Dataset —

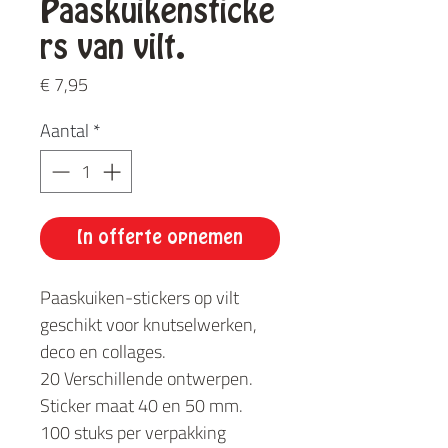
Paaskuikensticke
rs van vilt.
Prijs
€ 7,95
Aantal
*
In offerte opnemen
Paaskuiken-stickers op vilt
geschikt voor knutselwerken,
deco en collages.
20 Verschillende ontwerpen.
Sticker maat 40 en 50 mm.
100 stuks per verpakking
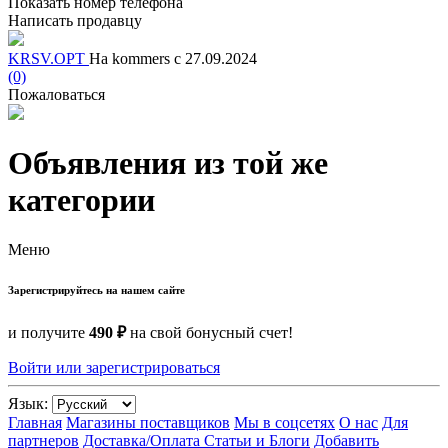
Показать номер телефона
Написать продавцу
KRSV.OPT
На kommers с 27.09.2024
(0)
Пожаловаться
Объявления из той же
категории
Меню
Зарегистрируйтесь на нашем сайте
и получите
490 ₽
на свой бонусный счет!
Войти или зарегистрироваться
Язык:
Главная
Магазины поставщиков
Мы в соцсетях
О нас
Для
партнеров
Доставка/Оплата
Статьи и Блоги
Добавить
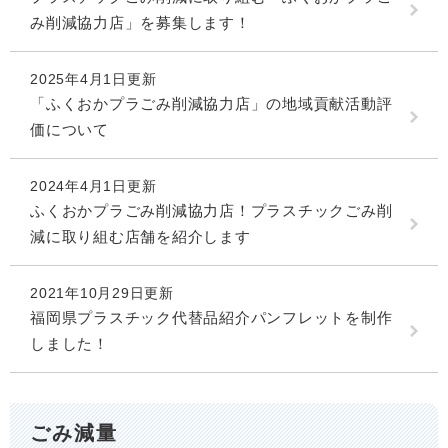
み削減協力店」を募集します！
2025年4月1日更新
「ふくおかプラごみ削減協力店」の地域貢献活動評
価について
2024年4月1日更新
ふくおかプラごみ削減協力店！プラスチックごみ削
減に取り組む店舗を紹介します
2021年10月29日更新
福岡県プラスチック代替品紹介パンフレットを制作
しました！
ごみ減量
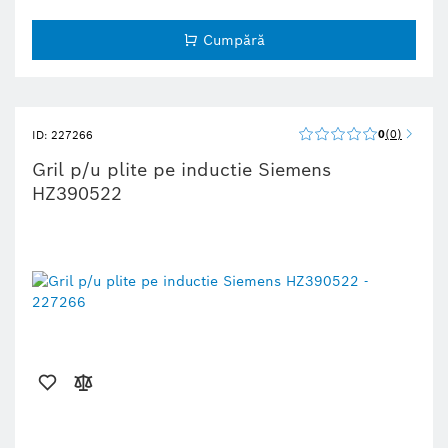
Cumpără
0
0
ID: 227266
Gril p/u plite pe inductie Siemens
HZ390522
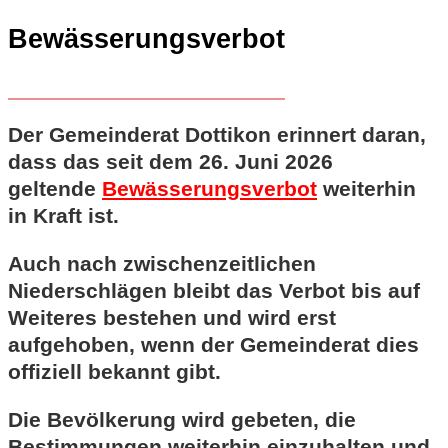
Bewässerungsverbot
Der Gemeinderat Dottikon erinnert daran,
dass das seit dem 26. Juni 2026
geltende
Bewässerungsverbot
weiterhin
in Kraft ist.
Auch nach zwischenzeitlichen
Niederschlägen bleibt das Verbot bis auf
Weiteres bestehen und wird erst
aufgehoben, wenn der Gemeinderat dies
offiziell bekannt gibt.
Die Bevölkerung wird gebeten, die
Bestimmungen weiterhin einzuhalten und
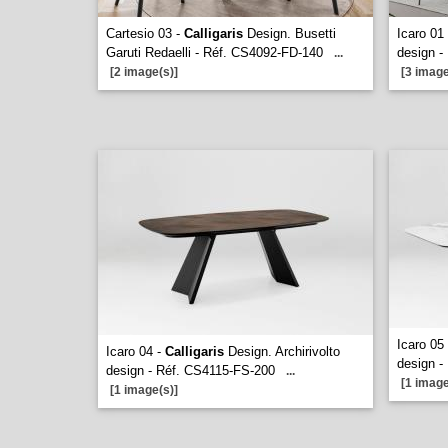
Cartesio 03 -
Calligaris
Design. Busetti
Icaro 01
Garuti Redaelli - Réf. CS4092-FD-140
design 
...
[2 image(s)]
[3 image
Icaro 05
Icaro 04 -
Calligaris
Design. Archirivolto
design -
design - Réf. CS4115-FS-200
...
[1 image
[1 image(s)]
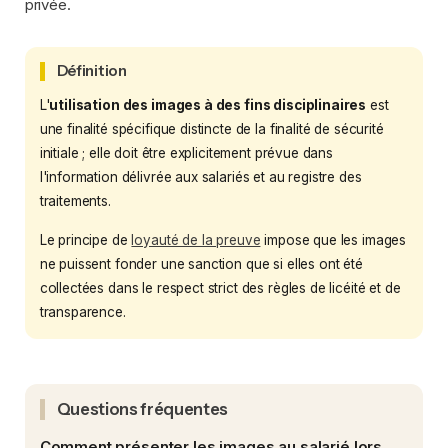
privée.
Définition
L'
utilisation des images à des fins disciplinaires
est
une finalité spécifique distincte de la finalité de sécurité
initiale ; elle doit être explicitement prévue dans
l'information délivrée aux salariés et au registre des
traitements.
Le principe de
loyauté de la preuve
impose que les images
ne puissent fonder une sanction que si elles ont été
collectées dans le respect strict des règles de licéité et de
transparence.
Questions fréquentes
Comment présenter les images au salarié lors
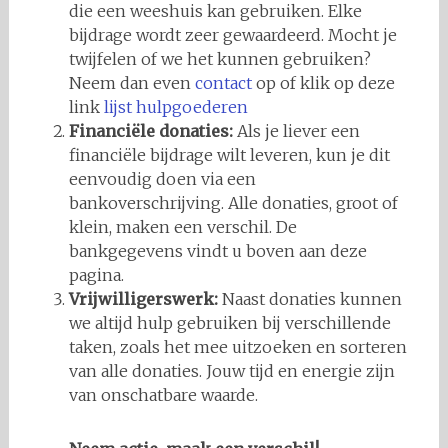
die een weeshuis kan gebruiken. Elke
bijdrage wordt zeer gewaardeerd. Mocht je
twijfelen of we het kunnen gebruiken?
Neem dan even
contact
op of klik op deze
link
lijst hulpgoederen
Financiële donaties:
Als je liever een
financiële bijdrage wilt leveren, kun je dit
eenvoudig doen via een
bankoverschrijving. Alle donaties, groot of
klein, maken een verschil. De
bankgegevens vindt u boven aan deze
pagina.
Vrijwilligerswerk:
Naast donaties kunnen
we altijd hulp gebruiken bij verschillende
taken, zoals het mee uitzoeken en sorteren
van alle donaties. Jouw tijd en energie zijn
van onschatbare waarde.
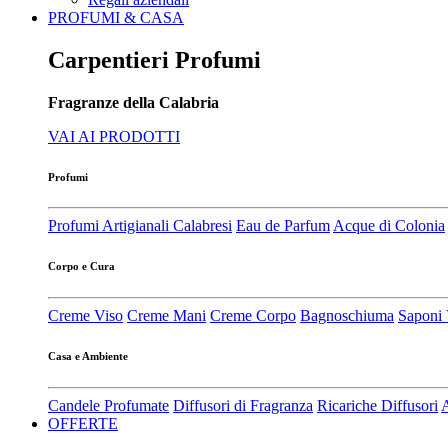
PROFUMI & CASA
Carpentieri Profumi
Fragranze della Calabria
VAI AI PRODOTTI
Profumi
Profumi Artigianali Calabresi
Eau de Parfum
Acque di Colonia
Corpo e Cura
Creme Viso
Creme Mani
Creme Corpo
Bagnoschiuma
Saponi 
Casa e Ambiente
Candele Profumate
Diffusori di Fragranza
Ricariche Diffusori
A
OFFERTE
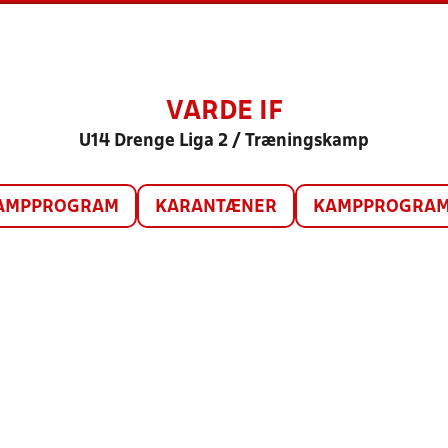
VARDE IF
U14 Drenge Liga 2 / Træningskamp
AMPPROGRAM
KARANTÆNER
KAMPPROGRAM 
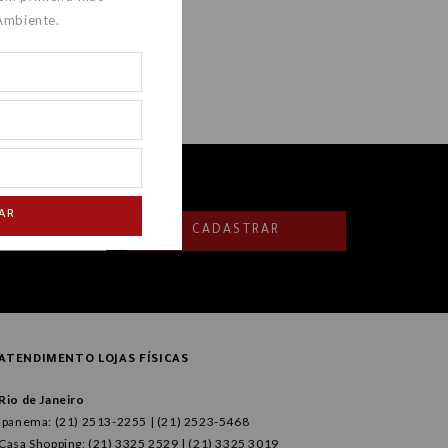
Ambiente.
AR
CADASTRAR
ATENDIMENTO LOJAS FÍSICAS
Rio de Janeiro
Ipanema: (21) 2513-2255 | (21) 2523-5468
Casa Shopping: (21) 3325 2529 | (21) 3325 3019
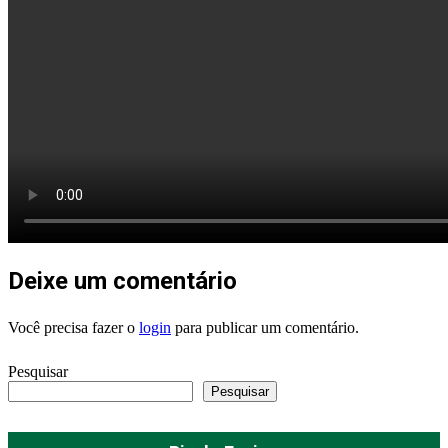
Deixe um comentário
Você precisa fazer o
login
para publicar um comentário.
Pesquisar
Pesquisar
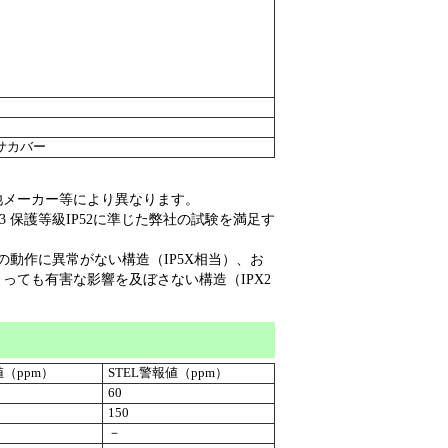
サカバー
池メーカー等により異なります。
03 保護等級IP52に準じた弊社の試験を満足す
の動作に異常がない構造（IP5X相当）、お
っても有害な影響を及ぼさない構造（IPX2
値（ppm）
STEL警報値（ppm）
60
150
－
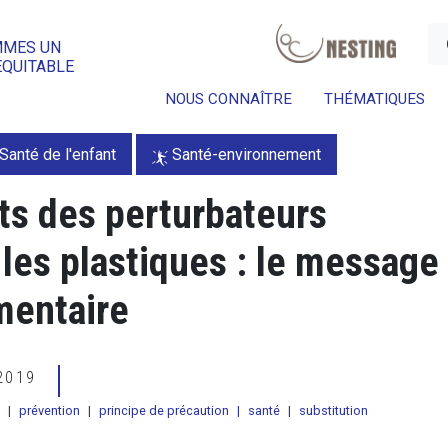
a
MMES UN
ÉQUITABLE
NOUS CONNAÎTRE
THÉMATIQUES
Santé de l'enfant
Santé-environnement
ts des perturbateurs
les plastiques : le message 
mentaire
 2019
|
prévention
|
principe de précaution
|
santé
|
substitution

What the exercise asks — All of the data above needs to be retyped exactly, with the pictures removed.

Response below —
Paaskuikensticke
rs van vilt.
Prijs
€ 7,95
Aantal
*
In offerte opnemen
Paaskuiken-stickers op vilt
geschikt voor knutselwerken,
deco en collages.
20 Verschillende ontwerpen.
Sticker maat 40 en 50 mm.
100 stuks per verpakking
Показать номер телефона
Написать продавцу
KRSV.OPT
На kommers с 27.09.2024
(0)
Пожаловаться
Объявления из той же
категории
Меню
Зарегистрируйтесь на нашем сайте
и получите
490 ₽
на свой бонусный счет!
Войти или зарегистрироваться
Язык:
Главная
Магазины поставщиков
Мы в соцсетях
О нас
Для
партнеров
Доставка/Оплата
Статьи и Блоги
Добавить
み削減協力店」を募集します！
2025年4月1日更新
「ふくおかプラごみ削減協力店」の地域貢献活動評
価について
2024年4月1日更新
ふくおかプラごみ削減協力店！プラスチックごみ削
減に取り組む店舗を紹介します
2021年10月29日更新
福岡県プラスチック代替品紹介パンフレットを制作
しました！
ごみ減量
Cumpără
0
0
ID: 227266
Gril p/u plite pe inductie Siemens
HZ390522
Bewässerungsverbot
Der Gemeinderat Dottikon erinnert daran,
dass das seit dem 26. Juni 2026
geltende
Bewässerungsverbot
weiterhin
in Kraft ist.
Auch nach zwischenzeitlichen
Niederschlägen bleibt das Verbot bis auf
Weiteres bestehen und wird erst
aufgehoben, wenn der Gemeinderat dies
offiziell bekannt gibt.
Die Bevölkerung wird gebeten, die
Bestimmungen weiterhin einzuhalten und
Cartesio 03 -
Calligaris
Design. Busetti
Icaro 01
Garuti Redaelli - Réf. CS4092-FD-140
design 
...
[2 image(s)]
[3 image
Icaro 05
Icaro 04 -
Calligaris
Design. Archirivolto
design -
design - Réf. CS4115-FS-200
...
[1 image
[1 image(s)]
privée.
Définition
L'
utilisation des images à des fins disciplinaires
est
une finalité spécifique distincte de la finalité de sécurité
initiale ; elle doit être explicitement prévue dans
l'information délivrée aux salariés et au registre des
traitements.
Le principe de
loyauté de la preuve
impose que les images
ne puissent fonder une sanction que si elles ont été
collectées dans le respect strict des règles de licéité et de
transparence.
Questions fréquentes
Comment présenter les images au salarié lors
die een weeshuis kan gebruiken. Elke
bijdrage wordt zeer gewaardeerd. Mocht je
twijfelen of we het kunnen gebruiken?
Neem dan even
contact
op of klik op deze
link
lijst hulpgoederen
Financiële donaties:
Als je liever een
financiële bijdrage wilt leveren, kun je dit
eenvoudig doen via een
bankoverschrijving. Alle donaties, groot of
klein, maken een verschil. De
bankgegevens vindt u boven aan deze
pagina.
Vrijwilligerswerk:
Naast donaties kunnen
we altijd hulp gebruiken bij verschillende
taken, zoals het mee uitzoeken en sorteren
van alle donaties. Jouw tijd en energie zijn
van onschatbare waarde.
PROFUMI & CASA
Carpentieri Profumi
Fragranze della Calabria
VAI AI PRODOTTI
Profumi
Profumi Artigianali Calabresi
Eau de Parfum
Acque di Colonia
Corpo e Cura
Creme Viso
Creme Mani
Creme Corpo
Bagnoschiuma
Saponi 
Casa e Ambiente
Candele Profumate
Diffusori di Fragranza
Ricariche Diffusori
A
OFFERTE
VARDE IF
U14 Drenge Liga 2 / Træningskamp
AMPPROGRAM
KARANTÆNER
KAMPPROGRAM 
Ambiente.
AR
CADASTRAR
ATENDIMENTO LOJAS FÍSICAS
Rio de Janeiro
Ipanema: (21) 2513-2255 | (21) 2523-5468
Casa Shopping: (21) 3325 2529 | (21) 3325 3019
Deixe um comentário
Você precisa fazer o
login
para publicar um comentário.
Pesquisar
Pesquisar
サカバー
池メーカー等により異なります。
03 保護等級IP52に準じた弊社の試験を満足す
の動作に異常がない構造（IP5X相当）、お
っても有害な影響を及ぼさない構造（IPX2
値（ppm）
STEL警報値（ppm）
60
150
－
a
MMES UN
ÉQUITABLE
NOUS CONNAÎTRE
THÉMATIQUES
Santé de l'enfant
Santé-environnement
ts des perturbateurs
les plastiques : le message 
mentaire
 2019
|
prévention
|
principe de précaution
|
santé
|
substitution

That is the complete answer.